Cybercriminals often rely on URL shortening services in order to trick their potential victims into clicking on links. Now, they’ve started utilizing a service that’s designed for US government agencies and their employees.
It all starts with a simple email that reads: “Hi Jean-Guy you check this http://1.usa.gov/Rxpfn9.”
While the link may seem legitimate, in reality it points victims to all sorts of malicious domains that have been set up to host advertisements for “make easy money” scams.
So how can the cybercrooks do this, considering the fact that the link from the email is genuine?
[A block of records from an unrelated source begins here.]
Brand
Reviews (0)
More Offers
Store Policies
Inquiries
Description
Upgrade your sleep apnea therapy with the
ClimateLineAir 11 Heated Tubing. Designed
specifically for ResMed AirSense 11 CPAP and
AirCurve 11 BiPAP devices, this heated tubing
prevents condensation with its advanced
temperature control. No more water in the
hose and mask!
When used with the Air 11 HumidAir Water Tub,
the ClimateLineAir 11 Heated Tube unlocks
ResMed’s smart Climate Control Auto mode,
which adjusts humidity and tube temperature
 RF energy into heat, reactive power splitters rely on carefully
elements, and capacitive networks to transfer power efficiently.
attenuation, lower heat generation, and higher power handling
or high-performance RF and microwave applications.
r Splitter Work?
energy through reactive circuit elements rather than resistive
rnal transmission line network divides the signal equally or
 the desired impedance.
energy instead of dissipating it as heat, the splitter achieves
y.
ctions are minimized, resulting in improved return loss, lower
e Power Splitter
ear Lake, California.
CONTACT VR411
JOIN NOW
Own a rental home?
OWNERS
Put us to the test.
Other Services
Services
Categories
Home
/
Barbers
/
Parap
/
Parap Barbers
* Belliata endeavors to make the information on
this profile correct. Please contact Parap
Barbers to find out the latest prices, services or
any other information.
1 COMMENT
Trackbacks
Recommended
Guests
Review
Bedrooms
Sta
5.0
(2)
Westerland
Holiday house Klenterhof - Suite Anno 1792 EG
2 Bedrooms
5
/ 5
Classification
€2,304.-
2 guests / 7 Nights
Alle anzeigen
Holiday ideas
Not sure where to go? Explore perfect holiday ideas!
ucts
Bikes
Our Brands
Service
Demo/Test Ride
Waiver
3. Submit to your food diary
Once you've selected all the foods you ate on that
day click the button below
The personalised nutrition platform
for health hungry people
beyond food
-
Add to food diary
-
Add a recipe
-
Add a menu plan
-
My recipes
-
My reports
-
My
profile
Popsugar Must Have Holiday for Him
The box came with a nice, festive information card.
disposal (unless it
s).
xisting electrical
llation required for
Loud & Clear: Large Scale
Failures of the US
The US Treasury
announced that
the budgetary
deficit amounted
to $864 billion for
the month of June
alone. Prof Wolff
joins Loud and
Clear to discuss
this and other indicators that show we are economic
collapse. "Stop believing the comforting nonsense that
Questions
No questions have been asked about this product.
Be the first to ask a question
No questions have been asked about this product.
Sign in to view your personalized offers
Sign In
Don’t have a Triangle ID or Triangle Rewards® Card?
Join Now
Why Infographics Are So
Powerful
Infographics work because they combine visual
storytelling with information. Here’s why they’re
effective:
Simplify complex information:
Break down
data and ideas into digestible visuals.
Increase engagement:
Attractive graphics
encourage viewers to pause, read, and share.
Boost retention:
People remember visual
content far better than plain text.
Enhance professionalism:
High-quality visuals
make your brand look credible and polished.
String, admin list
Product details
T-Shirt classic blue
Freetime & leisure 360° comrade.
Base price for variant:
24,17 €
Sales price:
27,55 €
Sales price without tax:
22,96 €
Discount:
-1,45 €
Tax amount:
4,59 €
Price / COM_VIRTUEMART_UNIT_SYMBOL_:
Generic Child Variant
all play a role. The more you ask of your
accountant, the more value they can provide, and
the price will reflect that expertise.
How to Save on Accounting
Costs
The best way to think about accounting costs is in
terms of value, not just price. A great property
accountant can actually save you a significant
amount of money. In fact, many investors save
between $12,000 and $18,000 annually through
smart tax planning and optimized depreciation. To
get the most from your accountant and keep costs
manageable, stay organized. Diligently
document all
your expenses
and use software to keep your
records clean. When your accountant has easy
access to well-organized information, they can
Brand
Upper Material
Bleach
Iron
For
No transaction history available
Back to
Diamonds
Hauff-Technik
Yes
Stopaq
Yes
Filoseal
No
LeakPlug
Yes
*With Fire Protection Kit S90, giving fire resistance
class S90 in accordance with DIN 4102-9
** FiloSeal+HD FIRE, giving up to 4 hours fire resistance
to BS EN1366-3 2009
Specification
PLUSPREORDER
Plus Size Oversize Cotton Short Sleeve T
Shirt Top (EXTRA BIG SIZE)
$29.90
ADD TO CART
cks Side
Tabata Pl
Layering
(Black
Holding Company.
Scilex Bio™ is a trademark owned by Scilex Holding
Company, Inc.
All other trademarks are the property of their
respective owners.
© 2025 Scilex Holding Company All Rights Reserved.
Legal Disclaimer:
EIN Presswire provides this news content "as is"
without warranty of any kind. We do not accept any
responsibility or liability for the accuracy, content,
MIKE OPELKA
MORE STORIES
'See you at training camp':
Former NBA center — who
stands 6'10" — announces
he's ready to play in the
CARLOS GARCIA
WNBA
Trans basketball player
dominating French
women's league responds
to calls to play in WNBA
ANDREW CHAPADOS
First, you must know that the US government has its own URL shortening service. 1.USA.gov
is the result of a collaboration between USA.gov and the popular bitly.com. When someone tries to shorten an URL that ends with .mil or .gov by using bitly.com, they’ll be given a 1.usa.gov URL.
It’s clear that this is how the spammers got the genuine-looking URL. But how did they come up with a .gov or .mil domain in the first place?
researchers from security firm Symantec, they simply leveraged an open-redirect vulnerability present on the official government site of Vermont (Vermont.gov).
The figures show that on October 18, 2012, over 43,000 users had already led been to the shady job advertisements via the shortened 1.usa.gov URLs. Apparently, those who clicked on them are from all around the world; 124 countries, to be more precise.
However, most of them reside in the United States (61%), Canada (23%), Australia, and Great Britain. This is not surprising, considering that internauts from the US are most likely to click on URL’s ending in .gov.
Experts advise users to be careful when clicking on links received in unsolicited emails, even if they appear legitimate.